YOUR OBJECTIVE: Filter the entries below, keeping only lines with "cookies".

EXERCISE INPUTS:
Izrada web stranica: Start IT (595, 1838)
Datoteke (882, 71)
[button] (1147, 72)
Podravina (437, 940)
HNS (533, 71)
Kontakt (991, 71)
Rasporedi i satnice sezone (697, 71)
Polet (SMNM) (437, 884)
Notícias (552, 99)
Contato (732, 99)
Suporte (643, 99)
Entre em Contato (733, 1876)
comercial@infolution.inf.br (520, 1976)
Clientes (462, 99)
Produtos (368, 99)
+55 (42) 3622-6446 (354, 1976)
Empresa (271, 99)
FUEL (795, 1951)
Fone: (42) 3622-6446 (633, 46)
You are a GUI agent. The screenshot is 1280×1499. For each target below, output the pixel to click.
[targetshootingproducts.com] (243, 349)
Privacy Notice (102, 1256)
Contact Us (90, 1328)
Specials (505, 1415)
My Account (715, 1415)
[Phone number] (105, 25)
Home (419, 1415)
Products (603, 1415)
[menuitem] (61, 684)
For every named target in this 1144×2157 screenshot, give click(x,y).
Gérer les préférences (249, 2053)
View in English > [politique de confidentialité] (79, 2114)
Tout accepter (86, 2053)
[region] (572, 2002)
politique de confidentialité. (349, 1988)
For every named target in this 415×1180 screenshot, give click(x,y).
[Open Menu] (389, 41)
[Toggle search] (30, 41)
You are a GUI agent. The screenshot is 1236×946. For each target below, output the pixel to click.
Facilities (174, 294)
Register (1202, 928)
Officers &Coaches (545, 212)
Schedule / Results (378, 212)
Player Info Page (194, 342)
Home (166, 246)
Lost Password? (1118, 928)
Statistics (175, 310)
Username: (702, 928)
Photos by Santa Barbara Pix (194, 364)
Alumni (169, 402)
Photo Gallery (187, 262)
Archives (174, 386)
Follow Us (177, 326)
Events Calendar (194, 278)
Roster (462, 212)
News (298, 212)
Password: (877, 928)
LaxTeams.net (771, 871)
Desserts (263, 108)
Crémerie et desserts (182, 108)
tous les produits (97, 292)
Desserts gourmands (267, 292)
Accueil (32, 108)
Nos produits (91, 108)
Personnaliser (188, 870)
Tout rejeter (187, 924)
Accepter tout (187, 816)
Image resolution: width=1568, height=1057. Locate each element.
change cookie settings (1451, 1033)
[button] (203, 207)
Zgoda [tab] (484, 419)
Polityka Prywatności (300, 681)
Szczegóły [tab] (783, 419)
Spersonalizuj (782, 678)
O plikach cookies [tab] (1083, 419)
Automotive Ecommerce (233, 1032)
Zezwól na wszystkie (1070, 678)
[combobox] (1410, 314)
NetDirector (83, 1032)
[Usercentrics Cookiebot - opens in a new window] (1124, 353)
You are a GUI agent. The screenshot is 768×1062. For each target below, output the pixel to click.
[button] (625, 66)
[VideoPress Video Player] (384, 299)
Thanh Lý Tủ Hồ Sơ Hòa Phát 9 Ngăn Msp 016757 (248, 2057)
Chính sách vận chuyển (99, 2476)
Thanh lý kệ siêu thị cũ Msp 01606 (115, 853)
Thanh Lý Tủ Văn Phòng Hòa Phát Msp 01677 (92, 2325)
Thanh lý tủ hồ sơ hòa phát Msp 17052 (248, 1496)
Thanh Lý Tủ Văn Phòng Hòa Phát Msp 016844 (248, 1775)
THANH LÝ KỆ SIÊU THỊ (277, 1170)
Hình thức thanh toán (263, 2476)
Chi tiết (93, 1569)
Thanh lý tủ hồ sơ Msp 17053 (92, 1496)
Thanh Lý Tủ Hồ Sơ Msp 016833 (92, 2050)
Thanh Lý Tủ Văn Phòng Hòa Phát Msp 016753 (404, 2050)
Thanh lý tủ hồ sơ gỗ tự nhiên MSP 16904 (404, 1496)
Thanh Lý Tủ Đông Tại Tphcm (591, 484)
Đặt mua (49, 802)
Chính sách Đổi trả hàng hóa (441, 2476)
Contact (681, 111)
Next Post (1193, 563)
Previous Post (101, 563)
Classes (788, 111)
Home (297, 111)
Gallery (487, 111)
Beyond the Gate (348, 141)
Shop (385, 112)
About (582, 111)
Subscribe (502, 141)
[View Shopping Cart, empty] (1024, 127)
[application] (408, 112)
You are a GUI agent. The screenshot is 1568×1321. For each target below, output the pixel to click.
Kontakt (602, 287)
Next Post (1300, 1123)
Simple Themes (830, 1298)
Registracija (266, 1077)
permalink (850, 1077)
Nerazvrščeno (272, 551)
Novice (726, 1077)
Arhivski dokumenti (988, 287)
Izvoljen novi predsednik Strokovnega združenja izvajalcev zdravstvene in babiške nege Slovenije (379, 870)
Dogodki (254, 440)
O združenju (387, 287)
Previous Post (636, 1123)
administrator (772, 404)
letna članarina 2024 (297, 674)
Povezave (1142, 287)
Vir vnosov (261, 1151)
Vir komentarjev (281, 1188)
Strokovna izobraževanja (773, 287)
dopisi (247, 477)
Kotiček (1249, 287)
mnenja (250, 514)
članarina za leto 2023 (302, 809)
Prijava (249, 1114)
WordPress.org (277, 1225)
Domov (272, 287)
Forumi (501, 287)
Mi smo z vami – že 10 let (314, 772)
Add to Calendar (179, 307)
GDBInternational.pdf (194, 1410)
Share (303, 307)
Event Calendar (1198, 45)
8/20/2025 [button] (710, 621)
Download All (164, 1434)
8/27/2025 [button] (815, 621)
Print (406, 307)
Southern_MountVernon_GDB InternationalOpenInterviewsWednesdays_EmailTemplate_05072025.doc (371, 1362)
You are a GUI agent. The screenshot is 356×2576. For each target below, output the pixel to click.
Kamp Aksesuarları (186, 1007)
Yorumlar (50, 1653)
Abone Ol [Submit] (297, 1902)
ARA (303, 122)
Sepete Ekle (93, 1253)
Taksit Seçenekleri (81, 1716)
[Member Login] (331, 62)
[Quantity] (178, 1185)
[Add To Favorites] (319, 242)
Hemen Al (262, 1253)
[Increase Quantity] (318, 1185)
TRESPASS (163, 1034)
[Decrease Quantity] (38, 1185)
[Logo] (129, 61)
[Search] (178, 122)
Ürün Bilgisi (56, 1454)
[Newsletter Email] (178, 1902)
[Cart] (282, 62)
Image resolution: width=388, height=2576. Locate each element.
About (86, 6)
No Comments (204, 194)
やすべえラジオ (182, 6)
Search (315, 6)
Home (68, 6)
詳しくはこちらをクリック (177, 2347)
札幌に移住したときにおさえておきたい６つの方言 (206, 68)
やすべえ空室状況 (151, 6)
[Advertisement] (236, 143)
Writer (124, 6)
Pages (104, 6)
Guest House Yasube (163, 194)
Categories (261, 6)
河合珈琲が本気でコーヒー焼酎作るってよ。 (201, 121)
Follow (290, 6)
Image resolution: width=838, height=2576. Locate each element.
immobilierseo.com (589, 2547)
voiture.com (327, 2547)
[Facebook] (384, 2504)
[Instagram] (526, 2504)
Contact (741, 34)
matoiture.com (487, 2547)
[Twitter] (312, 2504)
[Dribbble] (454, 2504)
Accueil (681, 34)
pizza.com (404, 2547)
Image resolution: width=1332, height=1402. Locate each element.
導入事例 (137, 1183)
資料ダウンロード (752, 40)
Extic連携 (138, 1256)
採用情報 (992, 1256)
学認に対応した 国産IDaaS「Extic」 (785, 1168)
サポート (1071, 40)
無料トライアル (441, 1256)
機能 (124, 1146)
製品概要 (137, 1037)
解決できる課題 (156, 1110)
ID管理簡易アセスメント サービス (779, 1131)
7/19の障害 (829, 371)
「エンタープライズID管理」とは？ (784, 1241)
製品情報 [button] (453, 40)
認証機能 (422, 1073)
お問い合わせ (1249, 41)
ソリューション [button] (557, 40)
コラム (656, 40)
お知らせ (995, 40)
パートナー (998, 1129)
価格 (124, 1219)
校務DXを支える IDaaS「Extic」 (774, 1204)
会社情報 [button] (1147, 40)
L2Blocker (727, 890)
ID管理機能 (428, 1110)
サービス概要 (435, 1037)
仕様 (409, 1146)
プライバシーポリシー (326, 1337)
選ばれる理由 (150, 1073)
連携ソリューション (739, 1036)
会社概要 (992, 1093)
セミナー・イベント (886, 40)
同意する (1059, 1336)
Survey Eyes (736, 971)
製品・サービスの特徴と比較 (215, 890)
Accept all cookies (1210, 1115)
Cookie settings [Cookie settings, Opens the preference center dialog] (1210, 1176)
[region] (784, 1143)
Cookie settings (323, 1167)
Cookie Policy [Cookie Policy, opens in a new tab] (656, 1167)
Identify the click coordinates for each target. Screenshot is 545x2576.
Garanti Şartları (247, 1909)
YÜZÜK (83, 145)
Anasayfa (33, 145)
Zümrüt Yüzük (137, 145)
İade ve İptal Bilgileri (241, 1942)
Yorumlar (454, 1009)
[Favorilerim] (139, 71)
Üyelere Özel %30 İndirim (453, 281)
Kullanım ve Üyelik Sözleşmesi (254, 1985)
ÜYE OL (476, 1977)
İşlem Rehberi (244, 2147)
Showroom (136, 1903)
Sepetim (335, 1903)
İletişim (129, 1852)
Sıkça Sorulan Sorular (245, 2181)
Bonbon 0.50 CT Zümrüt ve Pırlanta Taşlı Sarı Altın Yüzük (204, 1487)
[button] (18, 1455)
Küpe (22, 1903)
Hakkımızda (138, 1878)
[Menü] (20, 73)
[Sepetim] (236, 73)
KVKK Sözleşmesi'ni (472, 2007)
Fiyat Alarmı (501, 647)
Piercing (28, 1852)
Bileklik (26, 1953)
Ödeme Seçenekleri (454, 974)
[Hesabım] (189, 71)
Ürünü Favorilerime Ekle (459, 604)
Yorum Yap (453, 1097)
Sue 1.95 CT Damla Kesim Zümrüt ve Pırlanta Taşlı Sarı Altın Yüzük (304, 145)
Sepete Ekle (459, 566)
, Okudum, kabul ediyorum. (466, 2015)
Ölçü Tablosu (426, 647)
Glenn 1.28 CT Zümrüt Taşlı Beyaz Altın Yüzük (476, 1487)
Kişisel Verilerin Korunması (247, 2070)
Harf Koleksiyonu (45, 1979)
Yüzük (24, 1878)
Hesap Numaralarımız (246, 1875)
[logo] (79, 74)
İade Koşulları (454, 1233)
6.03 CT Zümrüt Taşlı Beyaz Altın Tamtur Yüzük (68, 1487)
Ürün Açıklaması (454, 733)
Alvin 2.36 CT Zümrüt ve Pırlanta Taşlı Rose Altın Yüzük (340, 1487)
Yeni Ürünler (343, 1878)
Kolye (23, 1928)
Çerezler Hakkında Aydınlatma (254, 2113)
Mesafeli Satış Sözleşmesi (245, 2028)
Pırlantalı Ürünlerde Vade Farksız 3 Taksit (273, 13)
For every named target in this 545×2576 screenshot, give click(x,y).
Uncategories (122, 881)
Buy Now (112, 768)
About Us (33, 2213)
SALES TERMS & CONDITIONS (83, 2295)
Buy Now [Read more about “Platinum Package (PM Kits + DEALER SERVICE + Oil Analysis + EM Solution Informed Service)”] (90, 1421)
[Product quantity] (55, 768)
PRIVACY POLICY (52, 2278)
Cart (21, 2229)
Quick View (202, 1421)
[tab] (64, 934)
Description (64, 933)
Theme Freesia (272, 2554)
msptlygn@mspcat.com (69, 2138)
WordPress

YOUR RESPONSE:
O plikach cookies [tab] (1083, 419)
Accept all cookies (1210, 1115)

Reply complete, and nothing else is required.